The answer must consist of each line below that contains the string "kilmę".

==== INFORMATION SHOWN ====

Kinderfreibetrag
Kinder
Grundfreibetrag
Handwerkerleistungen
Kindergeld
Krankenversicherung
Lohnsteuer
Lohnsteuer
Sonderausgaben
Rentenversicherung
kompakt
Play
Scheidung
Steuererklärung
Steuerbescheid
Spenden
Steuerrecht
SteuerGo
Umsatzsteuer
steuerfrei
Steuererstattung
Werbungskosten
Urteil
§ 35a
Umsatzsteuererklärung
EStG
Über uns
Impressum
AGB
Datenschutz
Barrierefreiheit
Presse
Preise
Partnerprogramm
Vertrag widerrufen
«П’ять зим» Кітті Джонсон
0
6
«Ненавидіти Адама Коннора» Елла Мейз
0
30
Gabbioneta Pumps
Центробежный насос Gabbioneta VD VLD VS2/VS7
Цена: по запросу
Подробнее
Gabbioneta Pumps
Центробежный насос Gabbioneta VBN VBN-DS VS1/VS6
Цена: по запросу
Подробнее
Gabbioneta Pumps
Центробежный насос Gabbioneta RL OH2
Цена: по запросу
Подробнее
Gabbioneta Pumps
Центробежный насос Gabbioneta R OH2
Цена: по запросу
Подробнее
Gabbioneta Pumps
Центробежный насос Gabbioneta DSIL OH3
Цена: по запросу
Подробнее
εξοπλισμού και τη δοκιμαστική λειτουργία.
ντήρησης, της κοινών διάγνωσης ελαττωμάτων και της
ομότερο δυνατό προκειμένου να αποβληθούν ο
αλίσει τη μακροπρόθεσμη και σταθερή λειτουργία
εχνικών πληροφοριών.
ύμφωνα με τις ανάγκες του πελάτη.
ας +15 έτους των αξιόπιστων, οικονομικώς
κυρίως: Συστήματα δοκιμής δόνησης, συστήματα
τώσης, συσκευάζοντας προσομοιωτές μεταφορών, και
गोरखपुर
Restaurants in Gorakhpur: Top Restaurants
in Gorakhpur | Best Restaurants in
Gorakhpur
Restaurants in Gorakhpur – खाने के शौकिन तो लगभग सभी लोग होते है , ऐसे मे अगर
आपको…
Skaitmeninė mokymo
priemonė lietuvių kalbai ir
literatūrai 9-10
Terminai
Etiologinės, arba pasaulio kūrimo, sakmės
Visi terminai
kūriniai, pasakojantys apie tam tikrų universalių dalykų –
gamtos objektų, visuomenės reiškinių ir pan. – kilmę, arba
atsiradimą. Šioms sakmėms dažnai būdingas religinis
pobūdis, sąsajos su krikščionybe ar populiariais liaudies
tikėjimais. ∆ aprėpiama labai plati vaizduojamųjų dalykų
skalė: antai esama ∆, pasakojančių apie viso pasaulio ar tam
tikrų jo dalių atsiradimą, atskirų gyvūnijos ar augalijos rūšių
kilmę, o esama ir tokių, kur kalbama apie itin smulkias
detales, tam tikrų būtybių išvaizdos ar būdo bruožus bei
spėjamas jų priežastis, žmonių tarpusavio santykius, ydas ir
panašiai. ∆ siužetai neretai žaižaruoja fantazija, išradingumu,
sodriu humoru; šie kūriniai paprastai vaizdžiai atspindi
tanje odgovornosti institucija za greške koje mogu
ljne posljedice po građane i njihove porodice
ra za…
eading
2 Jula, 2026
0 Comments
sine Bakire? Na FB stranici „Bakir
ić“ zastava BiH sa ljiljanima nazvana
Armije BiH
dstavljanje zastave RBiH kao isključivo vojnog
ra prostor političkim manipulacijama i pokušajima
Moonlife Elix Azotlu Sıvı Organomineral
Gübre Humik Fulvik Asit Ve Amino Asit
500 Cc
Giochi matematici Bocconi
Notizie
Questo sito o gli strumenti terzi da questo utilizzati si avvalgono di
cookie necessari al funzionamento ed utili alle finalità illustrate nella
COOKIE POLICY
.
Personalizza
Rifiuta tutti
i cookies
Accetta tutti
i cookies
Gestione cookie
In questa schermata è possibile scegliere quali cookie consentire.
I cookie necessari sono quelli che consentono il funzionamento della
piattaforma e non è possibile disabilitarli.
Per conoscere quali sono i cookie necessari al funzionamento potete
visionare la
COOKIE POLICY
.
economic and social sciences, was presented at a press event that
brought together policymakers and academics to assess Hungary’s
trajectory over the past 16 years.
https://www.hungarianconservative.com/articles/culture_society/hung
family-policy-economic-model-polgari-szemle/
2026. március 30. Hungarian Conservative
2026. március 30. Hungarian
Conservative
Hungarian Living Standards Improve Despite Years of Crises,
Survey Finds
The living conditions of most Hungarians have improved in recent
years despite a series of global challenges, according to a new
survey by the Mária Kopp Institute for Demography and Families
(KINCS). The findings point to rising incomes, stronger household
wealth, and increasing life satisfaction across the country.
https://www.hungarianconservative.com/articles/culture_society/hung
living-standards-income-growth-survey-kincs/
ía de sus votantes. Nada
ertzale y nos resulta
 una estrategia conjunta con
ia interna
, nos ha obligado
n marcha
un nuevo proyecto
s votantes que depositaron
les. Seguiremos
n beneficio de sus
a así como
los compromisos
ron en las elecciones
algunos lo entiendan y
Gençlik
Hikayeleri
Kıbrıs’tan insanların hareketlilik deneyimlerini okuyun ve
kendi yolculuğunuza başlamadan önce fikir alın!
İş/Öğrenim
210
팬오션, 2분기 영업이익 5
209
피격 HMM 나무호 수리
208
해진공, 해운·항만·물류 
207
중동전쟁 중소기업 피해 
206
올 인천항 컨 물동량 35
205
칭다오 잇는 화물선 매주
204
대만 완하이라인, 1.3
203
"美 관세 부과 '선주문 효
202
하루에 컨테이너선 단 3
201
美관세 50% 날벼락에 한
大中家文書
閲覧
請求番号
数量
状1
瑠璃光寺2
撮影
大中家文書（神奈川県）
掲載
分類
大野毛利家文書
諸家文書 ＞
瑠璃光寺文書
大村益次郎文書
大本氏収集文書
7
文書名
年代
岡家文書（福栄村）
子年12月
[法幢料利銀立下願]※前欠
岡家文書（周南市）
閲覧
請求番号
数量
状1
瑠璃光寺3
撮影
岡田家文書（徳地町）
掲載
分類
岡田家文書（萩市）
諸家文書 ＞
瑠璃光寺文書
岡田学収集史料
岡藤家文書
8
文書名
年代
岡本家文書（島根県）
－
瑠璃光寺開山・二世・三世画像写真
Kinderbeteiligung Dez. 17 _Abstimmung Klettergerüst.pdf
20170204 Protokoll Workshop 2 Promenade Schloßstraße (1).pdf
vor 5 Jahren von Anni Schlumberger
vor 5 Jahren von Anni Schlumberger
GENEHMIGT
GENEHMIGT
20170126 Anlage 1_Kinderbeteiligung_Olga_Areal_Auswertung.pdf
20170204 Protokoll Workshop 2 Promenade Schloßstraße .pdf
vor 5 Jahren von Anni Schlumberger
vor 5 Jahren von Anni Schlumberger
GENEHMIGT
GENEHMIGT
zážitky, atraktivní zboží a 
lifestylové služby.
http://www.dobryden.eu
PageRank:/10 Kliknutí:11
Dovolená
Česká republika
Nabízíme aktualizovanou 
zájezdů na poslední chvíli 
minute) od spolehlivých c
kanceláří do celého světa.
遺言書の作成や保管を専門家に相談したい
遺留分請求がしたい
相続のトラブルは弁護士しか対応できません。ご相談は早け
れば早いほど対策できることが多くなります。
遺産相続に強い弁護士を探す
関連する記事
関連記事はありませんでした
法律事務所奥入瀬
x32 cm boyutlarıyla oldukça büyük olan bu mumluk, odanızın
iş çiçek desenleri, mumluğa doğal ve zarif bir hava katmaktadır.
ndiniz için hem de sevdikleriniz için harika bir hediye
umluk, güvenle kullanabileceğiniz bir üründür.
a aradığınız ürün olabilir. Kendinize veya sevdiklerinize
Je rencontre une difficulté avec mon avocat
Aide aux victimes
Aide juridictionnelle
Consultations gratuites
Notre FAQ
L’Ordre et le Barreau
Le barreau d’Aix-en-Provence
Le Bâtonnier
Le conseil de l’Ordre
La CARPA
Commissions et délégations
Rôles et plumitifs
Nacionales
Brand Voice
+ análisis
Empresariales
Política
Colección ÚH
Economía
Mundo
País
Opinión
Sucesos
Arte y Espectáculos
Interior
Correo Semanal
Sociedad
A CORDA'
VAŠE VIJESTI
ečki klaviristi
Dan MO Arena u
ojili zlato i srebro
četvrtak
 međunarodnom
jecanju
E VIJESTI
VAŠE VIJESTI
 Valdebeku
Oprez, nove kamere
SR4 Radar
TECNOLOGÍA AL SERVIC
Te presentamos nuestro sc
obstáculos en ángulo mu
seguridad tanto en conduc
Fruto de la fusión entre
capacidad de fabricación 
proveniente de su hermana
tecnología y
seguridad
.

====

OUTPUT OF THE EXERCISE:
gamtos objektų, visuomenės reiškinių ir pan. – kilmę, arba
kilmę, o esama ir tokių, kur kalbama apie itin smulkias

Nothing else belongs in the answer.